Finalement, la septième rangée du tableau 1 présente l’effet cumulé du financement communautaire sur les dépenses de santé au Québec, soit la somme des coefficients de chaque colonne. Bien que l’effet cumulé sur six ans ne soit pas statistiquement significatif pour les organismes en SSS, cela peut être causé par le biais d’endogénéité positive mentionné précédemment. Néanmoins, les deuxième et troisième colonnes du tableau 1 montrent qu’une hausse du financement des organismes hors SSS et du financement communautaire total possède un effet cumulatif important et significatif sur les dépenses de santé au Québec lors des six années suivantes.

En utilisant les montants totaux versés aux organismes communautaires et les dépenses totales de santé au Québec pour l’année 2022-2023, il est possible de transformer les élasticités cumulatives présentées au tableau 1 en ratios bénéfices-coûts27. Ces ratios indiquent l’économie monétaire, en moyenne sur six ans, générée au sein du système de santé pour chaque dollar investi dans chacune des catégories d’organismes. Les détails de ces calculs sont présentés en annexe. Notons qu’un ratio bénéfices-coûts de 1 implique que le financement du communautaire se rembourse à même les économies générées au sein du réseau de la santé, mais sans créer d’économies supplémentaires. De façon similaire, un ratio bénéfices-coûts entre 0 et 1 implique des économies qui ne suffisent pas à compenser les montants versés aux organismes communautaires, alors qu’un ratio négatif implique que chaque dollar investi dans les organismes communautaires entraîne des dépenses supplémentaires dans le réseau de la santé.

Le tableau 2 montre les résultats d’une telle analyse des bénéfices-coûts effectuée avec les résultats présentés au tableau 1, mais aussi les ratios bénéfices-coûts obtenus lorsque nous modifions les années incorporées au modèle qui génère les élasticités entre le financement communautaire et les dépenses de santé au Québec. La première rangée du tableau 2 montre que, lorsque nous utilisons les résultats du tableau 1, chaque dollar investi dans les organismes communautaires hors SSS permet d’économiser entre 7,08 et 34,68 $ sur 6 ans au sein du réseau de la santé. À l’inverse, la première colonne du tableau 2 montre que chaque dollar investi dans les organismes communautaires en SSS ne permet pas de générer des économies statistiquement significatives au sein du réseau de la santé, ce qui est cohérent avec les résultats présentés au tableau 128.

Les rangées suivantes du tableau 2 présentent les résultats de l’analyse de sensibilité lorsque nous modifions les années incorporées au modèle.

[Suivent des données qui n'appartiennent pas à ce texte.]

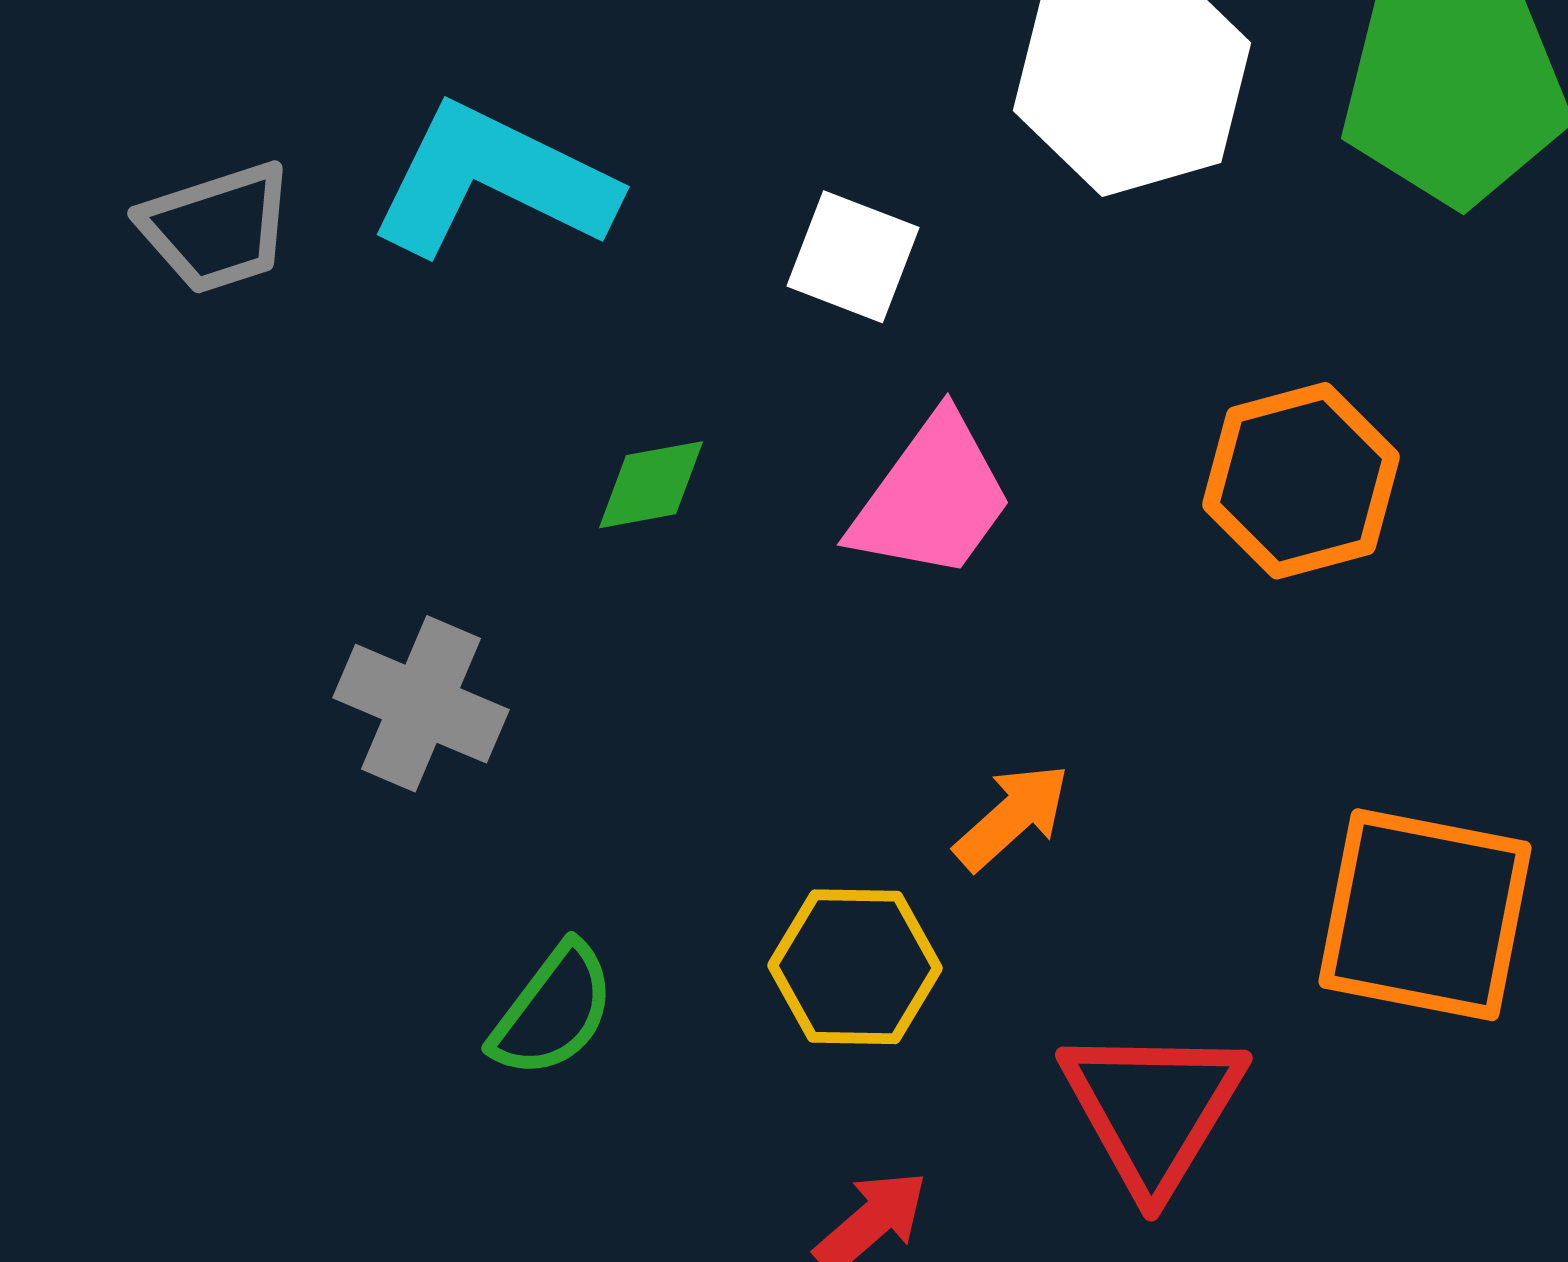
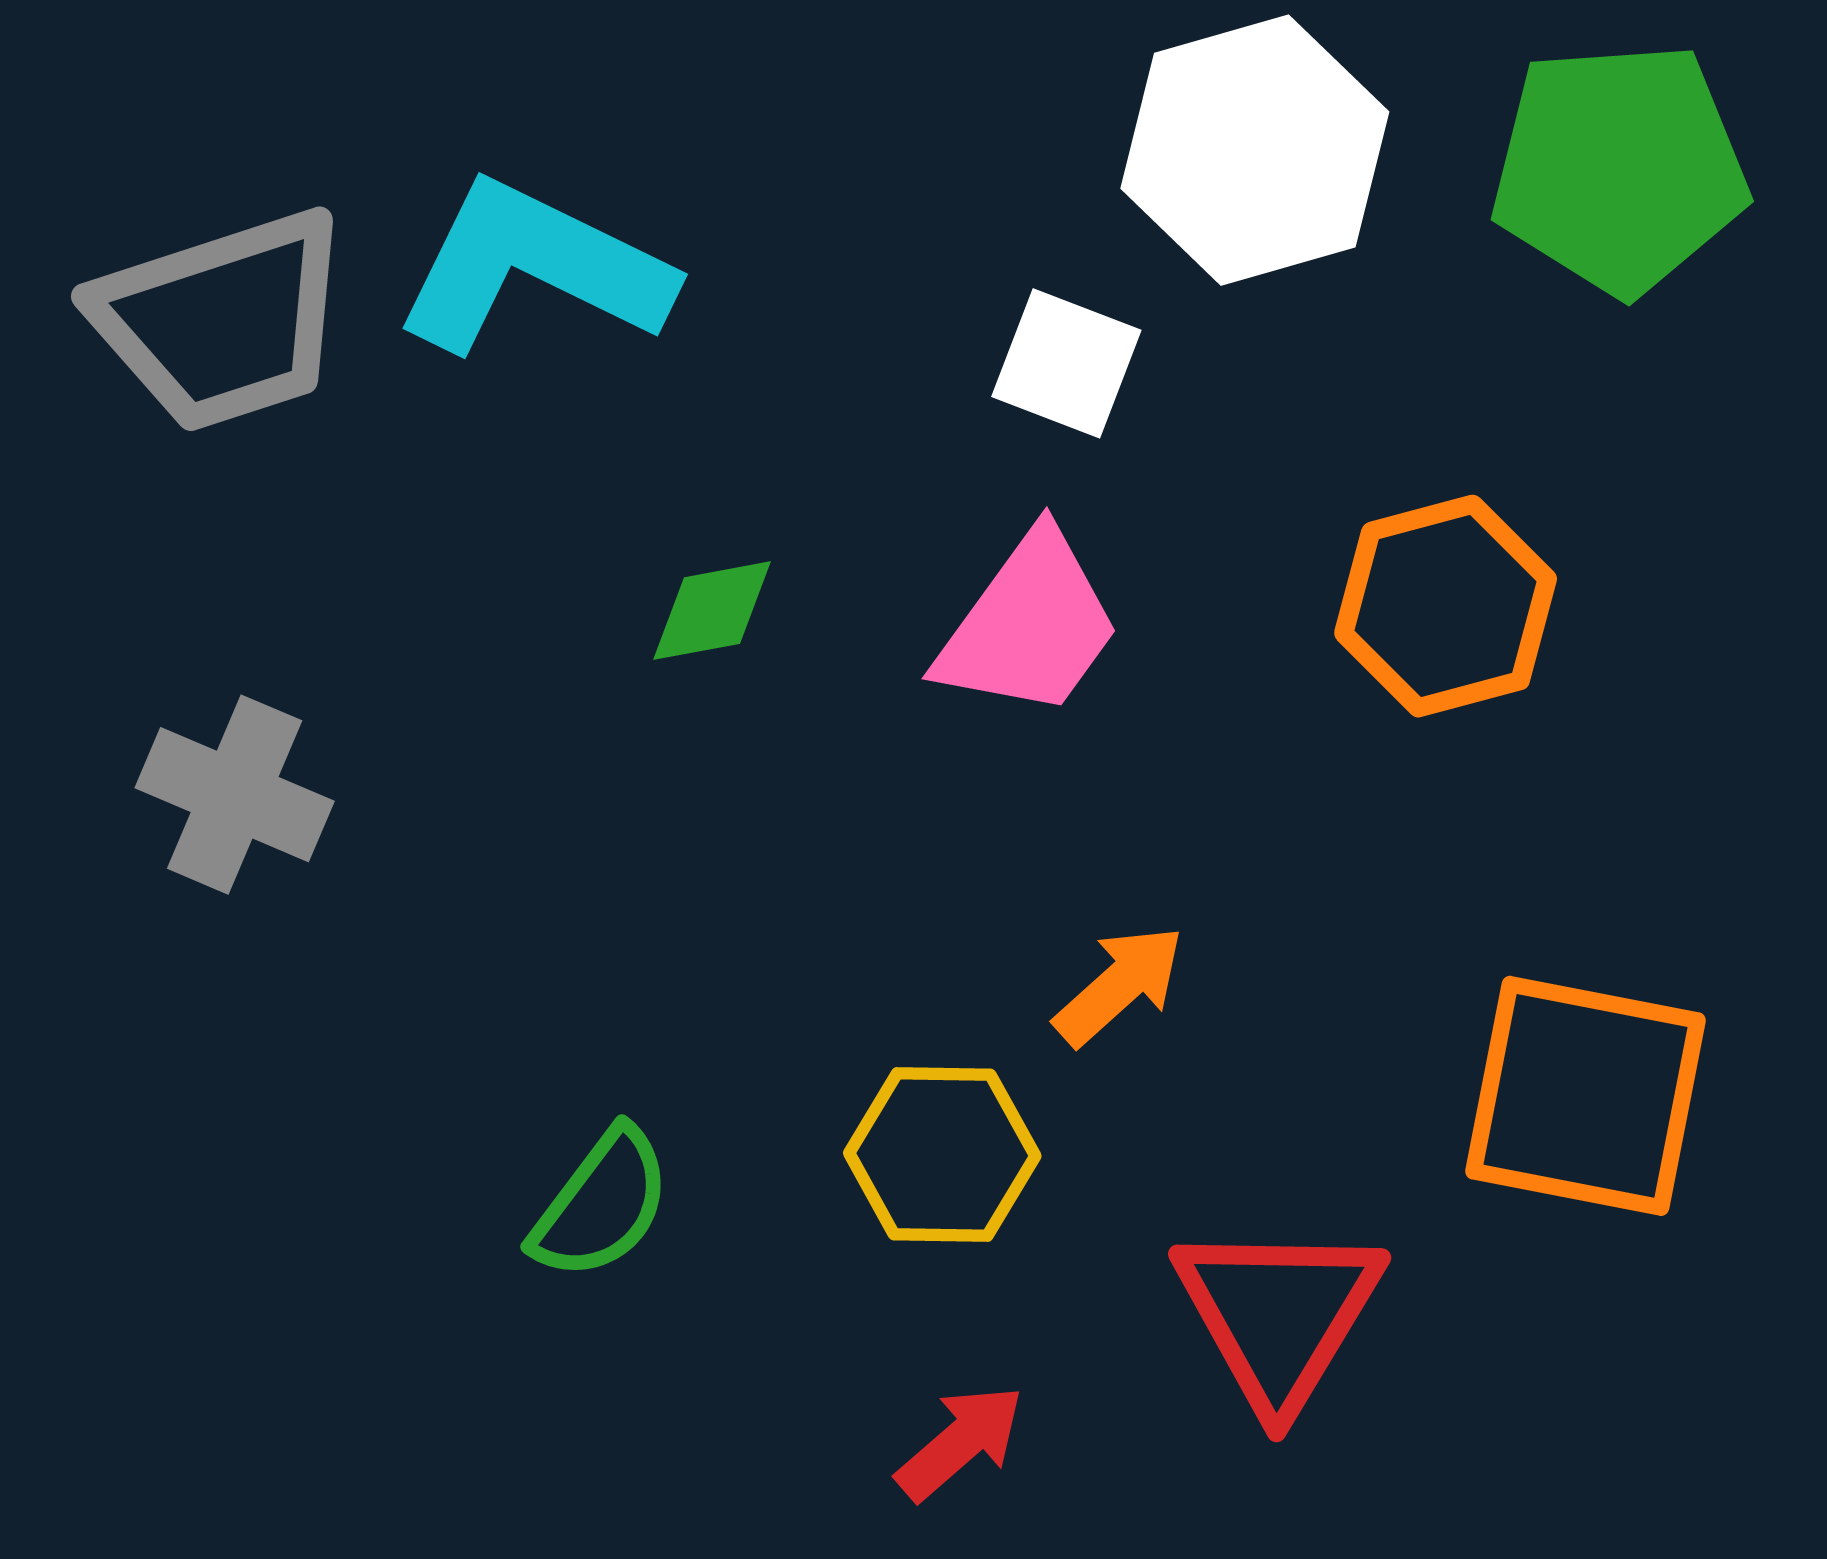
gray trapezoid: (217, 228) -> (222, 321), size x1.5
white square: (853, 257) -> (1066, 363), moved
gray cross: (421, 704) -> (235, 795), moved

De manière générale, on remarque que le retrait des années pandémiques (rangées 2 à 4) a tendance à faire augmenter les ratios bénéfices-coûts pour les organismes en SSS alors que c’est plutôt l’inverse qui se produit pour les organismes hors SSS. Autrement dit, la pandémie de COVID-19 semble avoir accru l’impact du travail des organismes communautaires hors SSS sur la santé des individus contrairement aux organismes dédiés à la mission santé et services sociaux. Nous expliquons de tels résultats par le fait que divers enjeux socioéconomiques ayant des répercussions négatives sur l’état de santé des individus aient pris une ampleur considérable depuis l’année 2021, notamment en lien avec la hausse de l’inflation. Or, les organismes communautaires hors SSS sont les mieux outillés afin de traiter ces problèmes en amont, soit avant que l’état de santé des individus affectés par de tels enjeux se détériore significativement.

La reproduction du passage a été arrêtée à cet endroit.